Southern Grocery Stores Inc. v. Smith

59 Ga. App. 631 | Ga. Ct. App. | 1939

MacIntyre, J.

The petition claimed damages for loss of time, expenses of medical and surgical treatment, permanent diminution in earning capacity caused by physical injuries, and mental and physical pain and suffering caused by such injuries arising out of an alleged tort. The only instructions which the judge gave to the jury relative to the kind of damage for which the action was brought were as follows:

“I charge you, further, damages are given as compensation for the injury done, and generally this is the measure where the injury is of a character capable of being estimated in money. In some torts the entire injury is to the peace, happiness, or feelings of the plaintiff; in such cases no measure of damages can be prescribed except the enlightened conscience of impartial jurors. General damages are such as the law presumes to flow from any tortious act, and may be recovered without proof of any amount. That means, gentlemen, as I stated, it leaves-it to the enlightened conscience of an impartial jury. If you find damages were sustained *632by the plaintiff in this case, he is not compelled lo prove any amount under the allegations alleged in the petition, but it is left up to you what amount he may be compensated for any injuries he might have received. That is a matter for you under the law, if you should think he is entitled to any damages at all.” (Italics ours.)

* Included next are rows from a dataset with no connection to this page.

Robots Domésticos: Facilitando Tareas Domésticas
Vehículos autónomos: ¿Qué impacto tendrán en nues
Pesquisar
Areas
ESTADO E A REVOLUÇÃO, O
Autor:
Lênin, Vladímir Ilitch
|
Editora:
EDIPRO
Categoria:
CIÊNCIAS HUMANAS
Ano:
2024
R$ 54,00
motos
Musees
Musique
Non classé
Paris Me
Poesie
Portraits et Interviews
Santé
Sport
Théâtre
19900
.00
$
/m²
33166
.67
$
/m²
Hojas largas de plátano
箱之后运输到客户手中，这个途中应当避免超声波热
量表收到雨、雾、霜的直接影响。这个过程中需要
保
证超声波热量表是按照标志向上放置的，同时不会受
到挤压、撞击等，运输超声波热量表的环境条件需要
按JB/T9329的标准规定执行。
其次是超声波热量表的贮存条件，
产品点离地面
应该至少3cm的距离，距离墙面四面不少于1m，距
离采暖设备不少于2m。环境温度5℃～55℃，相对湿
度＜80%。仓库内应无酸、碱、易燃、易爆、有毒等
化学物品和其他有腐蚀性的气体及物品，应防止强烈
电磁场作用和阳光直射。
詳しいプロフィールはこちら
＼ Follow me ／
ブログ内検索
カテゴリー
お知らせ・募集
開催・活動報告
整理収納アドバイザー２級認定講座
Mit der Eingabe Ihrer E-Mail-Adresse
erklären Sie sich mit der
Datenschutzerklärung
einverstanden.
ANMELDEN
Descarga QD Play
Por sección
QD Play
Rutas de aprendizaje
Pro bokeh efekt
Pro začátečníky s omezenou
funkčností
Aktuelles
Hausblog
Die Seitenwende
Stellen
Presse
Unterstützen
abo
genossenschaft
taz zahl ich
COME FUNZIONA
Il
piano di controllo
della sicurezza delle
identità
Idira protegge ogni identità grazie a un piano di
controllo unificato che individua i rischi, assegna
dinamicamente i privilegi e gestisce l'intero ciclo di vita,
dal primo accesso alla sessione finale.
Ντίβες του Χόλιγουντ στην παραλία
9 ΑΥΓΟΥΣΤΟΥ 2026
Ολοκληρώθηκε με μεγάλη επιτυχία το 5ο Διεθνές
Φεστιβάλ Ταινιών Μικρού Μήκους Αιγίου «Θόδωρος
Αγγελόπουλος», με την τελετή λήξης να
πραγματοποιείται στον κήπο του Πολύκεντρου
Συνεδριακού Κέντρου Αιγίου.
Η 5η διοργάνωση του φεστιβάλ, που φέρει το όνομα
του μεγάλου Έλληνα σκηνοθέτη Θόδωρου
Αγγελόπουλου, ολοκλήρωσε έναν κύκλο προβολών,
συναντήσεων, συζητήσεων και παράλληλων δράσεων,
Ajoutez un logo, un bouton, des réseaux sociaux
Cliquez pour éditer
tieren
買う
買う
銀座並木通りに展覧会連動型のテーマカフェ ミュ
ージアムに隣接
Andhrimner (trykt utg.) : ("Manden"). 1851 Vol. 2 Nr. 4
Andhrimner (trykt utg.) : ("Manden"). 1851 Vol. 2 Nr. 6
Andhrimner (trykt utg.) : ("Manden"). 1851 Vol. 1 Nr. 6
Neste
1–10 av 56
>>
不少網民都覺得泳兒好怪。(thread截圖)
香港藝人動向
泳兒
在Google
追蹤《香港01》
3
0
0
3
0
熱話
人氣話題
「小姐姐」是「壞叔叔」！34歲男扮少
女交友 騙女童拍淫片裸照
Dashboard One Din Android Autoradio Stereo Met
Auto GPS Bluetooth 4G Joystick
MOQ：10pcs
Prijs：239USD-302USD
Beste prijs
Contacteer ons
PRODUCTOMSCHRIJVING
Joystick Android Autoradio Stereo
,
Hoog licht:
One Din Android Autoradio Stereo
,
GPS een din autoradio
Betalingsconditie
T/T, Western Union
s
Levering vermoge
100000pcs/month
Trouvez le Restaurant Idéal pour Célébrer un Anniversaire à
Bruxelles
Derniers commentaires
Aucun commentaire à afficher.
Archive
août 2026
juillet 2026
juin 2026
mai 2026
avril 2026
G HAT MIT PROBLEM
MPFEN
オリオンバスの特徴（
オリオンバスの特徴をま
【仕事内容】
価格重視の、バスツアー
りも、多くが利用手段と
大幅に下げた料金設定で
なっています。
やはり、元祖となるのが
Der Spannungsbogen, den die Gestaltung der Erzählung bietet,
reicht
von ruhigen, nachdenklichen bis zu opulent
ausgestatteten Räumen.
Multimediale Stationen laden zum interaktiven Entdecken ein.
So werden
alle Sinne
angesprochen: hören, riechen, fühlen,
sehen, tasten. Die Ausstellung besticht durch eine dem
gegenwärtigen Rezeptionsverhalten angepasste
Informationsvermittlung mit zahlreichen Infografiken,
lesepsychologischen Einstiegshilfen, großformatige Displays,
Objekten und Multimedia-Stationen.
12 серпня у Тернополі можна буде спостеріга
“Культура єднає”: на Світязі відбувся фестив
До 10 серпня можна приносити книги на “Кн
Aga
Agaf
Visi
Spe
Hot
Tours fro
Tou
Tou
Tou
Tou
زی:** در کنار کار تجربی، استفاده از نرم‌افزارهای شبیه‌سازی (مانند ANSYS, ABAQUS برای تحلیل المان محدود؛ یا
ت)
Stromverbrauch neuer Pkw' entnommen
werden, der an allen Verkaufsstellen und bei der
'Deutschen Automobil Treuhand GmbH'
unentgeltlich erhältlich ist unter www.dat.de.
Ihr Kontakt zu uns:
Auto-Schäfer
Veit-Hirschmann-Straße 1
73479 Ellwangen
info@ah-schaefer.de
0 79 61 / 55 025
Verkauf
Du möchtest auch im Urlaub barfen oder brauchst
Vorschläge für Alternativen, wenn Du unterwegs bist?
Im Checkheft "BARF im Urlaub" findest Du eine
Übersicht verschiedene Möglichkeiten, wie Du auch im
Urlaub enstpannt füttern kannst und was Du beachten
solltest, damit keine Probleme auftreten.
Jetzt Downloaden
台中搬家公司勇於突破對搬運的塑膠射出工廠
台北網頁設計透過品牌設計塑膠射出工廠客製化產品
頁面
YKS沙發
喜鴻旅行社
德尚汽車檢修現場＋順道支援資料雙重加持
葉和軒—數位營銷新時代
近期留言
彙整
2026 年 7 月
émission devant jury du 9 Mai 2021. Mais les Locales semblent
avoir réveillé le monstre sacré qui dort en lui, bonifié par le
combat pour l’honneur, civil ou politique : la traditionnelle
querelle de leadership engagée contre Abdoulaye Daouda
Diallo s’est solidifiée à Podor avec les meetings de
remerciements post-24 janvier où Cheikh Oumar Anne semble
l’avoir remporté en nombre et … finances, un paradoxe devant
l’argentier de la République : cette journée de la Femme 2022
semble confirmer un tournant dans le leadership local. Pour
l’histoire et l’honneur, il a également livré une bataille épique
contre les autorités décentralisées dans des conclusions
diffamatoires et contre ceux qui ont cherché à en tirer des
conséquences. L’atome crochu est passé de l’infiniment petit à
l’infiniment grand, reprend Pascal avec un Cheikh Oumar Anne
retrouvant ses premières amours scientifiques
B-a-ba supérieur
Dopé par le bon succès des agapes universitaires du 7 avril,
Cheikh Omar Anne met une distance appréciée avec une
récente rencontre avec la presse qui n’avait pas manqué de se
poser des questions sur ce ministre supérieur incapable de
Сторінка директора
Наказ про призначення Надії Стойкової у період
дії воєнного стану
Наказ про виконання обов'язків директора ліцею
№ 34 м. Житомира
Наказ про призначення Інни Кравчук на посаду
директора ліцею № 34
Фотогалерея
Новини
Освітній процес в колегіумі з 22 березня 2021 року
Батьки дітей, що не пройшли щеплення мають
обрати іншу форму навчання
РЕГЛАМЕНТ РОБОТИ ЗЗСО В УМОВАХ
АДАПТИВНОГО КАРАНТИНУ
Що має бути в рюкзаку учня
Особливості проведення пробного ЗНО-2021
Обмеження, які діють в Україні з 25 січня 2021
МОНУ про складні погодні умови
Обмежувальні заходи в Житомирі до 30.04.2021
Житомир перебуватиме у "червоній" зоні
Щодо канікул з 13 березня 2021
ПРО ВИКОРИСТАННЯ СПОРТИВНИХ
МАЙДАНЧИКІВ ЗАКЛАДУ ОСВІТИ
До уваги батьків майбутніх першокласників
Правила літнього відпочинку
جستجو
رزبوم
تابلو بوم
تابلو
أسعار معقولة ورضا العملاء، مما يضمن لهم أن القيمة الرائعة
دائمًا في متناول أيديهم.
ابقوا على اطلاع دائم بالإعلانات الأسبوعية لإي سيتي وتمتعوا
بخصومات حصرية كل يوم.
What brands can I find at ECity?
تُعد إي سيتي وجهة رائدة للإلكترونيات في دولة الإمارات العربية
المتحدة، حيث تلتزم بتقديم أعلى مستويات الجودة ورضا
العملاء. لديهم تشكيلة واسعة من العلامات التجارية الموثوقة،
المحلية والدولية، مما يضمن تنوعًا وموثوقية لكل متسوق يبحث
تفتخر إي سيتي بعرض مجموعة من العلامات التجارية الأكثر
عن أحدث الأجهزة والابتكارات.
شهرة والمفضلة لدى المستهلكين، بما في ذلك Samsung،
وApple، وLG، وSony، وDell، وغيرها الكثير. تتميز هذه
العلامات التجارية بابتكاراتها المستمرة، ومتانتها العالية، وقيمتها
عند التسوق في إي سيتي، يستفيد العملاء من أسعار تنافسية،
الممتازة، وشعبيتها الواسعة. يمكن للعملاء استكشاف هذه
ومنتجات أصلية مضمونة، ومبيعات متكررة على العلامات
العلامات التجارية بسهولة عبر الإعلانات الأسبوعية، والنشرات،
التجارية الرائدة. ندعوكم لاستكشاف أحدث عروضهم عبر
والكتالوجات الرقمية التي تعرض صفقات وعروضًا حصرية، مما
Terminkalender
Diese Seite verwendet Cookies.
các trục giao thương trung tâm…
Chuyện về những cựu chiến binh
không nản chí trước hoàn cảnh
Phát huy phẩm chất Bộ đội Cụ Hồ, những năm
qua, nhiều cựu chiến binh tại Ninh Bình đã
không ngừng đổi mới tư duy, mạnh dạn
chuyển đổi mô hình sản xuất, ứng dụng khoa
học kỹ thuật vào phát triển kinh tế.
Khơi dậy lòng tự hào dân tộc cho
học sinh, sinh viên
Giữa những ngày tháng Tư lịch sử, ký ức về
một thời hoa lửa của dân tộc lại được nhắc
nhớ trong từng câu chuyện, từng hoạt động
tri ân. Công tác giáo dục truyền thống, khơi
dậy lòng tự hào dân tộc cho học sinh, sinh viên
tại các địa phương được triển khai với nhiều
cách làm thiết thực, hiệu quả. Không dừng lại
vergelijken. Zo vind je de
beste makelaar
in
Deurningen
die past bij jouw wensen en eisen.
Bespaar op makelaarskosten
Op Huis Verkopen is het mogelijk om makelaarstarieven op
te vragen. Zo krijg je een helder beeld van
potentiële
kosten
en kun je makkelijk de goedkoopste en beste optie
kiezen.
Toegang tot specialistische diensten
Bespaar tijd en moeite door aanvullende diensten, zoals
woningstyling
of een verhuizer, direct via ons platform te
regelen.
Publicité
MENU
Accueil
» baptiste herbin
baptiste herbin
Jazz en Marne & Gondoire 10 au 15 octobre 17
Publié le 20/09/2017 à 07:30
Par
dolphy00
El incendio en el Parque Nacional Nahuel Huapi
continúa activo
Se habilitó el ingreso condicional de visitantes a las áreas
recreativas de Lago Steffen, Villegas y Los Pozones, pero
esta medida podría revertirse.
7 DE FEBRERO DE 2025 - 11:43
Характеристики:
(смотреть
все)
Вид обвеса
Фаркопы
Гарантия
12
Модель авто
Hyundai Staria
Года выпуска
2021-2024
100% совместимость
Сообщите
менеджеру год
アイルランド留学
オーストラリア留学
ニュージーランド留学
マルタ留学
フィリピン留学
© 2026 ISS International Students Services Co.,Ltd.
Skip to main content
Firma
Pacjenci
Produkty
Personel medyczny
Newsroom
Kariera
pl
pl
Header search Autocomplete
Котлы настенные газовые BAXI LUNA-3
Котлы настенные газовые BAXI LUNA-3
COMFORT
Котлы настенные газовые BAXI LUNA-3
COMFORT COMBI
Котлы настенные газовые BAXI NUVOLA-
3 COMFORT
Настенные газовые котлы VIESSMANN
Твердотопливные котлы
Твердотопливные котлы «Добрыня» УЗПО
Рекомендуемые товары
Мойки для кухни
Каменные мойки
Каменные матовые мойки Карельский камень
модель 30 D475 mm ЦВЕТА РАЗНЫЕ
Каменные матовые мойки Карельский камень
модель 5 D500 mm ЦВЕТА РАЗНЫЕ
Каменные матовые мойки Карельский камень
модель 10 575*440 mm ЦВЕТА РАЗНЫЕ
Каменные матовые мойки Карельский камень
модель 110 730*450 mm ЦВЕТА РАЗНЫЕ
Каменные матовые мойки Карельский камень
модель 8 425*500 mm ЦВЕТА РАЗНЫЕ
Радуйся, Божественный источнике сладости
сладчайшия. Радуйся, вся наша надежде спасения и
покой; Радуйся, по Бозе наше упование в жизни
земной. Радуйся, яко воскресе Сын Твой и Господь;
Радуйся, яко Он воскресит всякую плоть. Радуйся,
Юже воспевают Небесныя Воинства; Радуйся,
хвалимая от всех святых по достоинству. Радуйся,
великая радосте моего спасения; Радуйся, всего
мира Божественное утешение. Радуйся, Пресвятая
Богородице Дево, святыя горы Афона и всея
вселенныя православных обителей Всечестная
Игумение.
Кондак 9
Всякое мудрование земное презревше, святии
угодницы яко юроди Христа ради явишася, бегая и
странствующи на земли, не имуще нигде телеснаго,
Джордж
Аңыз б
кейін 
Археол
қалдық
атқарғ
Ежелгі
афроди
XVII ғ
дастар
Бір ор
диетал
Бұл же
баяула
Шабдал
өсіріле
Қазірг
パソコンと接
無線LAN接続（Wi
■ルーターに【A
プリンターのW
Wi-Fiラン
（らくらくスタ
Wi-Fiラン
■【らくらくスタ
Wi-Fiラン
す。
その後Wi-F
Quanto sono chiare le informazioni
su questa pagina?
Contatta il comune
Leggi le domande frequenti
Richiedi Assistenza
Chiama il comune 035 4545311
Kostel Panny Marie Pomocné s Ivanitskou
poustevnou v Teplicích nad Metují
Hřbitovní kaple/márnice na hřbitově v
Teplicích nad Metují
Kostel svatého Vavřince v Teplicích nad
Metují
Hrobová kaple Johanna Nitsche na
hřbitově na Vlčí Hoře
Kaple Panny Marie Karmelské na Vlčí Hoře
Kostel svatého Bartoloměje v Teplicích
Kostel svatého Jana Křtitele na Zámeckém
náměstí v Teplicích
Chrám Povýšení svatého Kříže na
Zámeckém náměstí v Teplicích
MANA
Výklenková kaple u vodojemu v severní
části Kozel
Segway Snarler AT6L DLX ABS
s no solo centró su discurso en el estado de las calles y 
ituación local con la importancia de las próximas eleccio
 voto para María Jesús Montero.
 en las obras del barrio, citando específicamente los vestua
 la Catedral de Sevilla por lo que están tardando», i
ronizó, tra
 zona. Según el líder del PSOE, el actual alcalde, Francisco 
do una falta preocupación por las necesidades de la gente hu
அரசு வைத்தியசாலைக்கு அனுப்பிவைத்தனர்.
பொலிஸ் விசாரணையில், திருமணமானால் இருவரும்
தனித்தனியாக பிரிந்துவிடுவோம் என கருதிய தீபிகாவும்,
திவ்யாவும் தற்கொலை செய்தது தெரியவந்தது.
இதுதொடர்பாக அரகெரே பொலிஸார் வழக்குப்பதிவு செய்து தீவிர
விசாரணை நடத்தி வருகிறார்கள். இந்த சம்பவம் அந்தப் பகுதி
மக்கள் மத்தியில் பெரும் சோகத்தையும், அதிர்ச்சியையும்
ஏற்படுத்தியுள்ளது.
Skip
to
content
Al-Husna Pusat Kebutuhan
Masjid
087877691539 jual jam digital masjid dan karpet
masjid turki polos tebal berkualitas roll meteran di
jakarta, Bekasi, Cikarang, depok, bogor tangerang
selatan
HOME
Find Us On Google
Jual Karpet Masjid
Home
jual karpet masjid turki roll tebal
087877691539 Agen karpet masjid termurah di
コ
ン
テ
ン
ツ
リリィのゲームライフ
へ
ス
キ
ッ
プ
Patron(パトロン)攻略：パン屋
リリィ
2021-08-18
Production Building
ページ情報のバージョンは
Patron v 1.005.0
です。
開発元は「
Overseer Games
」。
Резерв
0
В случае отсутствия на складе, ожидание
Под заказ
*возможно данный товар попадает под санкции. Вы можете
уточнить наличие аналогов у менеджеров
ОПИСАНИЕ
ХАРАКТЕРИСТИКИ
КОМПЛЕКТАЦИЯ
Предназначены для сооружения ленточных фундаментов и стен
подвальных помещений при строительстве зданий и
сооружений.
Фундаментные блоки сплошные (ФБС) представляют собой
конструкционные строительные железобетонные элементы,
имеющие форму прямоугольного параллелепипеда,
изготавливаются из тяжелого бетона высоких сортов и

It is contended by the defendant in error that the judge under the above-quoted charge restricted or limited the application of the rule that the measure of damages was the enlightened conscience of impartial jurors to mental and physical pain and suffering caused by the injury. In Southern Railway Co. v. Broughton, 128 Ga. 814 (58 S. E. 470), the original record shows that the judge charged the jury in part as follows: “I charge you, gentlemen of the jury, that damages are given as compensation for the injury done and generally this is the measure where the injury is of a character capable of being estimated in money. If the injury be small or the mitigating circumstances strong, nominal damages only are given.” Continuing in the same paragraph the judge charged on proximate cause, and then, still in the same paragraph, gave the following instruction: “I charge you further that in some torts the entire injury is to the peace, happiness, or feelings of the plaintiff; in such cases no measure of damages can be prescribed except the enlightened consciences of impartial jurors.” In that case the court said: “We find nothing in the charge which can be construed into an instruction that the rule given by the court to the jury, to the effect that the measurement of damages was the enlightened conscience of impartial jurors, is limited to the fixing of the amount of damages for pain and suffering.” The court reversed the case on account of the charge. In Central Railroad v. Senn, supra, it was said, “The charge as given was calculated to mislead the jury, and induce them to believe that the whole case was thrown open to them, and that they had the right to fix the damages according to their enlightened consciences, without •regard to the actual damages which were shown by the evidence.”

The charge involved in the instant case did not give the jury proper and accurate rules for the different kinds of damages other than mental and physical pain and suffering. We think the judge committed reversible error when he failed to confine the application of the rule embraced in the above-quoted language in his charge, to wit: “In some torts the entire injury is to the peace, happiness,

*633or feelings of the plaintiff; in such cases no measure of damages can be prescribed except the enlightened conscience of impartial jurors,” to the damages resulting from mental and physical pain and suffering caused by the injury where the evidence supported some of the other kinds of alleged damages. The case sub judice is distinguishable from City of Way cross v. Howard, 42 Ga. App. 635 (157 S. E. 247), and Georgia R. & Banking Co. v. Keating, 99 Ga. 308 (35 S. E. 669).

Judgment reversed.

Broyles, G. J., and Guerry, J., concur.